→ WORK TO COMPLETE:
Lines before the one containing "Segment inferior vena" are left out; copy that line and every later line through the end of the data exactly.

→ Items from a dataset:

----------

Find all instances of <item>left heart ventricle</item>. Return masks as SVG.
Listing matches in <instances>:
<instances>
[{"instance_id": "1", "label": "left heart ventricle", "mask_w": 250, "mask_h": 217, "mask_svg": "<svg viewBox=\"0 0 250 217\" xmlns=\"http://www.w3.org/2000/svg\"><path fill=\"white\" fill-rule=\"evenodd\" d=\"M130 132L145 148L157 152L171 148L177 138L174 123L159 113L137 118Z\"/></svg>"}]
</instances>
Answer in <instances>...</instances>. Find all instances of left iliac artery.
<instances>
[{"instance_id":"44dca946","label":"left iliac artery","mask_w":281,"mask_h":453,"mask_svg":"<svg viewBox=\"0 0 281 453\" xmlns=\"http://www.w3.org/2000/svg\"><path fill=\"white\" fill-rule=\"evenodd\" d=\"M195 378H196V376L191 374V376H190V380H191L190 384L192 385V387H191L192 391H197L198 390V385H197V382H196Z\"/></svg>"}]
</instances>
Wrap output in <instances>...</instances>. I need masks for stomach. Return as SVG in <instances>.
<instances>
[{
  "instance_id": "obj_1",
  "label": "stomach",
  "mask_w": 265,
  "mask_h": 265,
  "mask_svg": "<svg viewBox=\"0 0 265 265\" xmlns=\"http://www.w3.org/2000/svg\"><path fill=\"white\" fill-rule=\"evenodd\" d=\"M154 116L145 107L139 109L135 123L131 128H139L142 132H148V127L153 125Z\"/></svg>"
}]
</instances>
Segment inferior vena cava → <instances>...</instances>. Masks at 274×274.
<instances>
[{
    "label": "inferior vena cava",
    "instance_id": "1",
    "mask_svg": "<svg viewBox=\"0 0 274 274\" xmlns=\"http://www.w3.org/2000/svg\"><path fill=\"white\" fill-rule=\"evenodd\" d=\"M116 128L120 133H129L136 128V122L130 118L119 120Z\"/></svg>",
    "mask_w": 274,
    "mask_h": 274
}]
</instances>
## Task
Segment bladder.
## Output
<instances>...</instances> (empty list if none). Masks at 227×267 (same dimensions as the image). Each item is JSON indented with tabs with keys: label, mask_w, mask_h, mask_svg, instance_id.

----------

→ WRITTEN ANSWER:
Segment inferior vena cava → <instances>...</instances>. Masks at 274×274.
<instances>
[{
    "label": "inferior vena cava",
    "instance_id": "1",
    "mask_svg": "<svg viewBox=\"0 0 274 274\" xmlns=\"http://www.w3.org/2000/svg\"><path fill=\"white\" fill-rule=\"evenodd\" d=\"M116 128L120 133H129L136 128V122L130 118L119 120Z\"/></svg>",
    "mask_w": 274,
    "mask_h": 274
}]
</instances>
## Task
Segment bladder.
## Output
<instances>...</instances> (empty list if none). Masks at 227×267 (same dimensions as the image). Each item is JSON indented with tabs with keys: label, mask_w, mask_h, mask_svg, instance_id.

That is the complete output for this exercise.